Siamese Mum and her Daughter

I became friendly with Sebastian and Raquela, who live by the station, and they promised to care for the boy Siamese. They’re so sweet, and I know they’ll take great care of him.  If you’re ever in Gata de Gorgos, be sure to stop by the train station and say hello to the Siamese!

The two Siamese have remained steadfastly ‘feral’, not allowing me to come too close. This has presented a challenge at fleaing or worming time. I have become adept at creeping up on sleeping cats to squirt them with Frontline or Stronghold flea drops. The drops also act on internal parasites as well as fleas. What fun!

When in her twelfth year, the youngest Siamese began to have difficulty breathing, making laboured rasping sounds.  After two visits to the vets, the condition hadn’t improved and she was clearly in distress.  Sadly, she hadn’t responded to treatment, and we decided it was kinder to end her suffering.

feral cat colony

The poor mother Siamese spent two days searching for her daughter.  She then went on to form a close bond with Benny, and they are now inseparable. Male and female cats often have very special friendships and follow one another from place to place, feeding, playing and grooming as one.

I was out for my usual walk by the train station when I noticed a tiny grey and white kitten. It was so affectionate, and I could tell it was really hungry. Sadly, it appeared to have been abandoned.

After a few days, I noticed that the pupil of one eye had contracted and shrunk back into the eye socket. This is a common problem with feral cats and can be caused by viruses or injuries sustained in fights.

The following day I caught the kitten in the trap and took it to a vet in the next town.  The eye couldn’t be saved, but the vet closed it permanently. I didn’t want to risk putting a half-blind kitten back on the street, so I brought him home and called him Benny. Benny has been living happily for some years now and had no difficulty adapting to being half-blind.

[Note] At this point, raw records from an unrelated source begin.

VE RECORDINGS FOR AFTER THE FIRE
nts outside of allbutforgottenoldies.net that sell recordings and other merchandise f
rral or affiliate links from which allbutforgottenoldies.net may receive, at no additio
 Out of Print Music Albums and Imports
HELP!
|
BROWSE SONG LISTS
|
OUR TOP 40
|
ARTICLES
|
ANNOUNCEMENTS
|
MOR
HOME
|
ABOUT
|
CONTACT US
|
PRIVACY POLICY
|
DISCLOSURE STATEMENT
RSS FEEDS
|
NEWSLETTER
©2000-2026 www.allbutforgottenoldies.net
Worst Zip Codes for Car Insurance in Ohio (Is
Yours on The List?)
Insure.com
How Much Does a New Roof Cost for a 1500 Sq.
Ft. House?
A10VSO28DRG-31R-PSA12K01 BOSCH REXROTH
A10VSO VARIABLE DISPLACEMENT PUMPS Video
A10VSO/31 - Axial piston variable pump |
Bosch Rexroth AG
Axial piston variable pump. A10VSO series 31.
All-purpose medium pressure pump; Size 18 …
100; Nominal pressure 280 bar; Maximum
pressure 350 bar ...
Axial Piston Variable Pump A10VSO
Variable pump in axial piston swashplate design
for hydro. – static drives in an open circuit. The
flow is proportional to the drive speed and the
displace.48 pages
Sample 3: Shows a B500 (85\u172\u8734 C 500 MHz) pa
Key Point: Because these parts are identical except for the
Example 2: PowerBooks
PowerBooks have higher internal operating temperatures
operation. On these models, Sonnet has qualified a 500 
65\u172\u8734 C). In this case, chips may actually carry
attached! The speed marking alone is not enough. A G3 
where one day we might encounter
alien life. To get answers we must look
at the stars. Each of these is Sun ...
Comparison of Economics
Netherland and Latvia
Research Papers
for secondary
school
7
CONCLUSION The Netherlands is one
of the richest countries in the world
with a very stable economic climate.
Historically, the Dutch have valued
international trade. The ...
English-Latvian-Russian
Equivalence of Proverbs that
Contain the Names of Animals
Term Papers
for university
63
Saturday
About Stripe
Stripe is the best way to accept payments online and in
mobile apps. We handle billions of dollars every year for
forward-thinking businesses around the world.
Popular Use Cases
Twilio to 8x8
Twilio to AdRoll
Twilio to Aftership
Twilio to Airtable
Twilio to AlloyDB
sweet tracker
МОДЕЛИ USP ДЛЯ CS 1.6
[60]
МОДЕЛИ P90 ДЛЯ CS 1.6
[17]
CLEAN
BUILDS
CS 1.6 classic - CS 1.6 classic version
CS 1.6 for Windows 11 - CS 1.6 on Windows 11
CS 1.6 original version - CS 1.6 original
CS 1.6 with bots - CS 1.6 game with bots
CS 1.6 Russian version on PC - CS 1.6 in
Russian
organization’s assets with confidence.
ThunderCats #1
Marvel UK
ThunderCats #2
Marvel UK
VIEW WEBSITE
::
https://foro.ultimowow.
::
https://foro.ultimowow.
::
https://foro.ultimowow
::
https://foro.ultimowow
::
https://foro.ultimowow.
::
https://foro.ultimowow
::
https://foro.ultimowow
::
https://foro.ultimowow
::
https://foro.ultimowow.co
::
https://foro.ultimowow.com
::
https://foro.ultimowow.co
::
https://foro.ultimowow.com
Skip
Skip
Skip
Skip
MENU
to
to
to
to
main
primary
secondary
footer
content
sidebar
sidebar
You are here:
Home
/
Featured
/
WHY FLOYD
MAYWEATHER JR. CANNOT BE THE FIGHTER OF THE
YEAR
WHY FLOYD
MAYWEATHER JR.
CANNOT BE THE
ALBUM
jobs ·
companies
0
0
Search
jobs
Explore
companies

Before long, Benny fell in love with a cushion and began to mark all over the house.  Thankfully, sterilisation cured him of his amorous habits, and it’s worth remembering that male cats should be neutered at six months to avoid this kind of behaviour becoming a recurring problem.

After neutering, many cat carers notice that their cats become calmer and more contented.  Benny is much happier now, and devoted to his cushion which he cuddles all day long!